Action item:
An exact copy of every entry is needed, with no images.

--------------------------------------------------

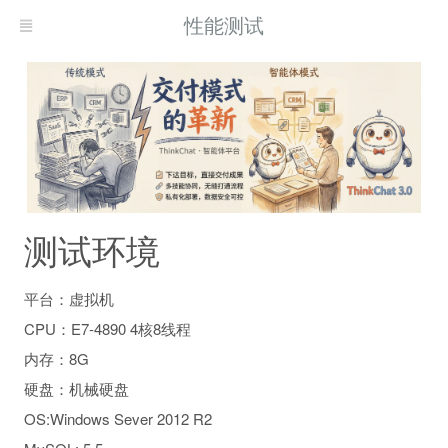
性能测试
测试环境
平台：虚拟机
CPU：E7-4890 4核8线程
内存：8G
硬盘：机械硬盘
OS:Windows Sever 2012 R2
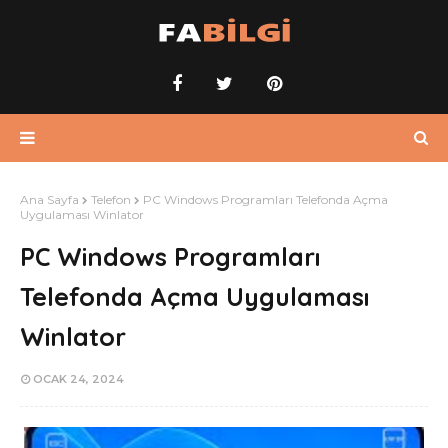
Ana Sayfa
Telefon
PC Windows Programları Telefonda Açma
Uygulaması Winlator
PC Windows Programları
Telefonda Açma Uygulaması
Winlator
OCAK 24, 2024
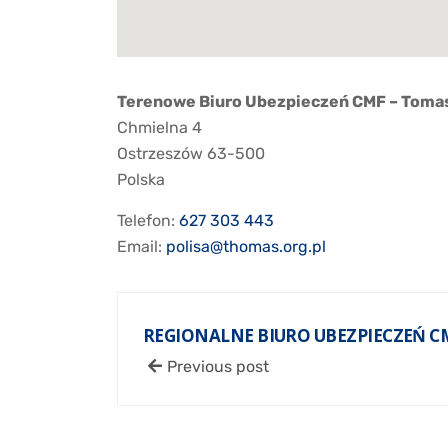
Terenowe Biuro Ubezpieczeń CMF – Tomas
Chmielna 4
Ostrzeszów
63-500
Polska
Telefon:
627 303 443
Email:
polisa@thomas.org.pl
REGIONALNE BIURO UBEZPIECZEŃ C
Previous post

--------------------------------------------------

Answer:
性能测试
测试环境
平台：虚拟机
CPU：E7-4890 4核8线程
内存：8G
硬盘：机械硬盘
OS:Windows Sever 2012 R2
Ana Sayfa
Telefon
PC Windows Programları Telefonda Açma
Uygulaması Winlator
PC Windows Programları
Telefonda Açma Uygulaması
Winlator
OCAK 24, 2024
Terenowe Biuro Ubezpieczeń CMF – Tomas
Chmielna 4
Ostrzeszów
63-500
Polska
Telefon:
627 303 443
Email:
polisa@thomas.org.pl
REGIONALNE BIURO UBEZPIECZEŃ C
Previous post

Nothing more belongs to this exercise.